Il governo Morrison ha però approvato l’Emissions Reduction Fund (ERF) che prevede investimenti per 2 miliardi di dollari australiani distribuiti in 15 anni per aiutare le aziende e gli agricoltori a ridurre le emissioni, portando gli investimenti totali a 4,5 miliardi di dollari. Il governo afferma che questo ridurrà le emissioni di CO2 di 100 milioni di tonnellate, Un piano che è stato ben accolto per alcuni aspetti, anche se l’Ocse in un recente rapporto scrive che «L’Australia ha adottato un approccio frammentario alla riduzione delle emissioni. Il governo deve dimostrare come gli strumenti esistenti, come il FER, possono essere ampliati per raggiungere gli obiettivi dell’Accordo di Parigi».

Intanto l’Australia è diventata uno dei posti al mondo dove gli effetti dei cambiamenti climatici sono più brutali ed evidenti, eppure buona parte dei parlamentari liberaldemocratici e nazionalisti mettono in discussione gli impatti dell’aumento dei livelli di CO2 su eventi come gli attuali incendi.

Tra gli scienziati australiani non ci sono dubbi che l’aumento delle temperature globali stia portando a un caldo record e che le ondate di caldo, pur innescate dall’Indian Ocean Dipole sono più intense a causa del surriscaldamento planetario.

Durante l’ultima (vincente) campagna elettorale, il partito liberal democratico ha definito il cambiamento climatico «una mania metropolitana per i professionisti urbani» e ha chiesto, e ottenuto, ottenuto il sostegno per realizzare la più grande miniera di carbone del mondo. Ora i mega-incendi devastano da settimane le zone rurali australiane e preziosi parchi nazionali e animali unici al mondo, tanto che il Wwf Australia ha stimato che «ben 350 koala del New South Wales siano morti in questi incendi, molti altri sono stati feriti e innumerevoli sono ora senza rifugio. I catastrofici mega-incendi stanno peggiorando la crisi di estinzione che stiamo già affrontando. La maggior parte dei koala sulla costa orientale dell’Australia vive all’interno del “Triangolo dei Koala”, una regione in cui la specie potrebbe estinguersi in meno di 30 anni. Gli incendi che stanno imperversando in quest’area, stanno potenzialmente accelerando questa sequenza temporale».

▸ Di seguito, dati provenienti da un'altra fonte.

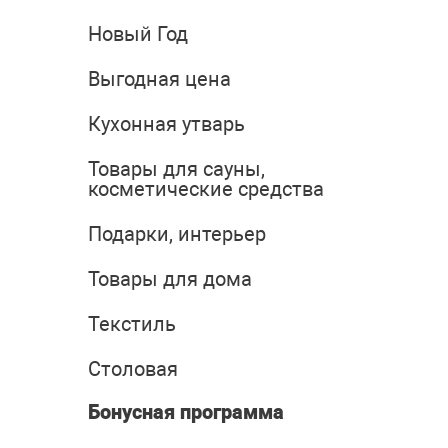
Новый Год
Выгодная цена
Кухонная утварь
Товары для сауны,
косметические средства
Подарки, интерьер
Товары для дома
Текстиль
Столовая
Бонусная программа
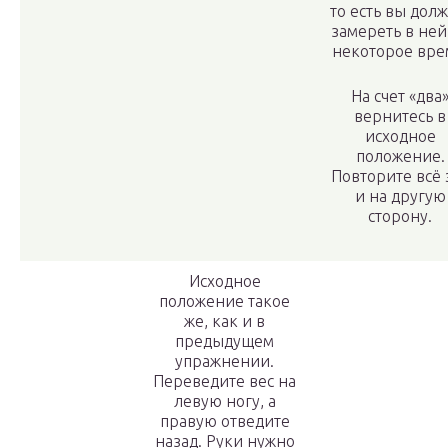
то есть вы дол
замереть в ней
некоторое вре
На счет «два
вернитесь в
исходное
положение.
Повторите всё 
и на другую
сторону.
Исходное
положение такое
же, как и в
предыдущем
упражнении.
Переведите вес на
левую ногу, а
правую отведите
назад. Руки нужно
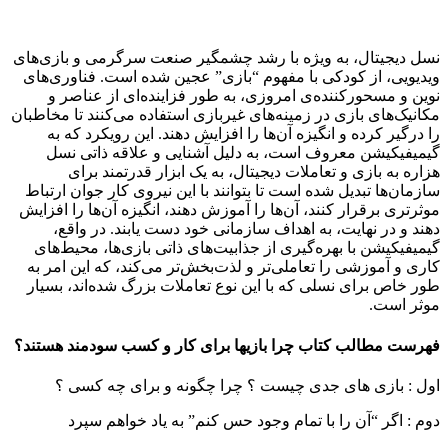
نسل دیجیتال، به ویژه با رشد چشمگیر صنعت سرگرمی و بازی‌های
ویدیویی، از کودکی با مفهوم “بازی” عجین شده است. فناوری‌های
نوین و مسحورکننده‌ی امروزی، به طور فزاینده‌ای از عناصر و
مکانیک‌های بازی در زمینه‌های غیربازی استفاده می‌کنند تا مخاطبان
را درگیر کرده و انگیزه آن‌ها را افزایش دهند. این رویکرد که به
گیمیفیکیشن معروف است، به دلیل آشنایی و علاقه ذاتی نسل
هزاره به بازی و تعاملات دیجیتال، به یک ابزار قدرتمند برای
سازمان‌ها تبدیل شده است تا بتوانند با این نیروی کار جوان ارتباط
موثرتری برقرار کنند، آن‌ها را آموزش دهند، انگیزه آن‌ها را افزایش
دهند و در نهایت، به اهداف سازمانی خود دست یابند. در واقع،
گیمیفیکیشن با بهره‌گیری از جذابیت‌های ذاتی بازی‌ها، محیط‌های
کاری و آموزشی را تعاملی‌تر و لذت‌بخش‌تر می‌کند، که این امر به
طور خاص برای نسلی که با این نوع تعاملات بزرگ شده‌اند، بسیار
موثر است.
فهرست مطالب کتاب چرا بازیها برای کار و کسب سودمند هستند؟
اول : بازی های جدی چیست ؟ چرا چگونه و برای چه کسی ؟
دوم : اگر “آن را با تمام وجود حس کنم” به یاد خواهم سپرد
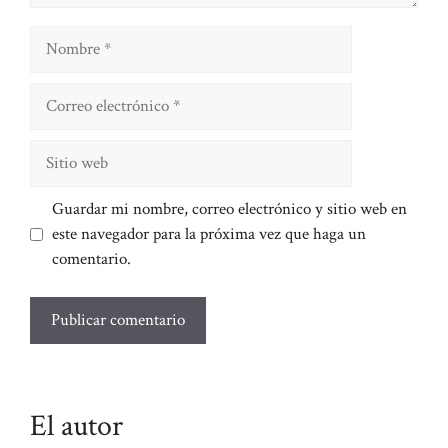
Nombre
Correo
electrónico
Sitio
web
Guardar mi nombre, correo electrónico y sitio web en
este navegador para la próxima vez que haga un
comentario.
El autor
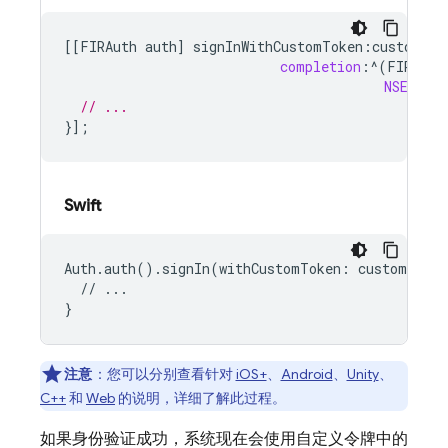
[[
FIRAuth
auth
]
signInWithCustomToken
:
customTok
completion
:
^
(
FIRAuth
NSError
// ...
}];
Swift
Auth.auth().signIn(withCustomToken: customToken
  // ...

注意
：
您可以分别查看针对
iOS+
、
Android
、
Unity
、
C++
和
Web
的说明，详细了解此过程。
如果身份验证成功，系统现在会使用自定义令牌中的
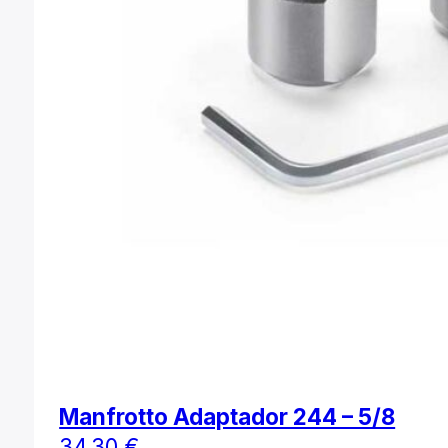
Manfrotto Adaptador 244 – 5/8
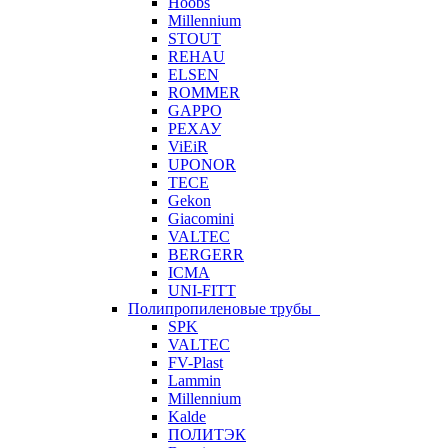
Hoobs
Millennium
STOUT
REHAU
ELSEN
ROMMER
GAPPO
РЕХАУ
ViEiR
UPONOR
TECE
Gekon
Giacomini
VALTEC
BERGERR
ICMA
UNI-FITT
Полипропиленовые трубы
SPK
VALTEC
FV-Plast
Lammin
Millennium
Kalde
ПОЛИТЭК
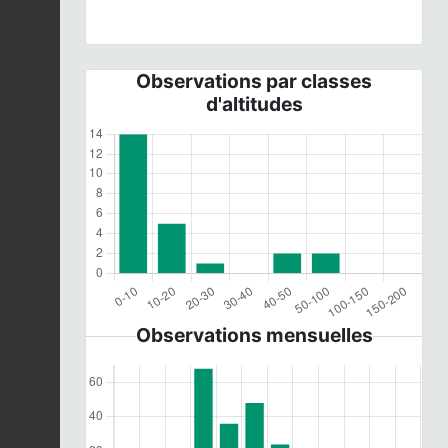
Observations par classes
d'altitudes
Observations mensuelles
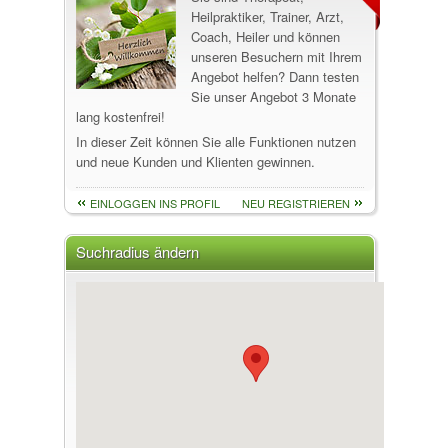
Heilpraktiker, Trainer, Arzt,
Coach, Heiler und können
unseren Besuchern mit Ihrem
Angebot helfen? Dann testen
Sie unser Angebot 3 Monate
lang kostenfrei!
In dieser Zeit können Sie alle Funktionen nutzen
und neue Kunden und Klienten gewinnen.
EINLOGGEN INS PROFIL
NEU REGISTRIEREN
Suchradius ändern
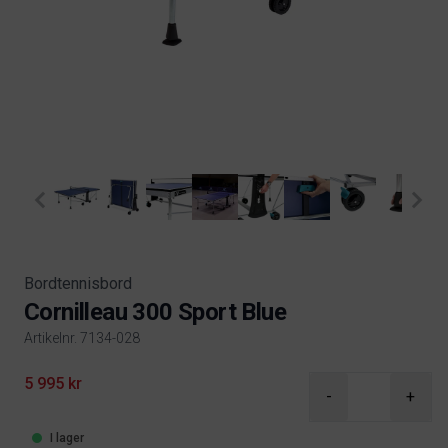
Bordtennisbord
Cornilleau 300 Sport Blue
Artikelnr. 7134-028
Product information
5 995 kr
-
+
I lager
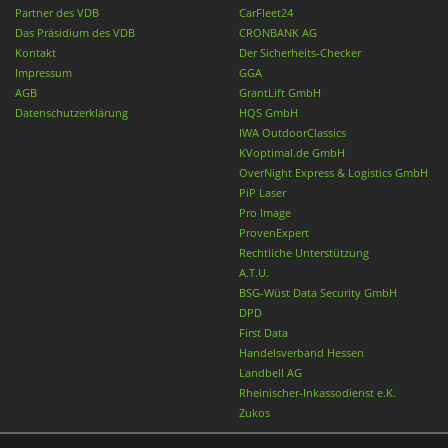
Partner des VDB
CarFleet24
Das Präsidium des VDB
CRONBANK AG
Kontakt
Der Sicherheits-Checker
Impressum
GGA
AGB
GrantLift GmbH
Datenschutzerklärung
HQS GmbH
IWA OutdoorClassics
KVoptimal.de GmbH
OverNight Express & Logistics GmbH
PiP Laser
Pro Image
ProvenExpert
Rechtliche Unterstützung
A.T.U.
BSG-Wüst Data Security GmbH
DPD
First Data
Handelsverband Hessen
Landbell AG
Rheinischer-Inkassodienst e.K.
Zukos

L’ecologista Dailan Pugh è convinto che il disastro per i koala potrebbe essere molto peggiore di quel che pensa il Wwf: ha presentato un’indagine alla Camera alta del New South Wales sulle popolazioni di koala dalla quale emerge che, «Nei recenti incendi potrebbe essere andato perso fino a un terzo dell’habitat dei koala sulla costa settentrionale e che potrebbero essere scomparsi più di 2.000 koala. Dato il limitato habitat rimasto per questi marsupiali arborei, non è chiaro quanti koala possano essere fuggiti in altre aree»,

Cate Faehrmann, portavoce dei Greens Australia e presidente della commissione di inchiesta sulle popolazioni di Koala, ha detto che bisogna «intervenire con urgenza per garantire che questi incendi non portino al declino irreversibile dei koala nel New South Wales. Sentire che abbiamo perso fino a un terzo dell’habitat del koala e più di 2.000 koala nella costa settentrionale è assolutamente devastante e dovrebbe essere un campanello d’allarme per questo governo che deve agire per proteggere l’habitat del koala. Come risultato di queste nuove prove, ci dovrà essere una moratoria sull’abbattimento della foresta originaria pubblica nel nord del New South Wales».

Il Wwf Australia conclude: «Quando gli incendi cesseranno, dovremo ripristinare ciò che è andato perso. Il cambiamento climatico non provoca gli incendi boschivi, ma li peggiora. Il tempo è un fattore importante: abbiamo sperimentato ondate di caldo più intense più frequenti e periodi di siccità prolungati che hanno creato le condizioni di innesco».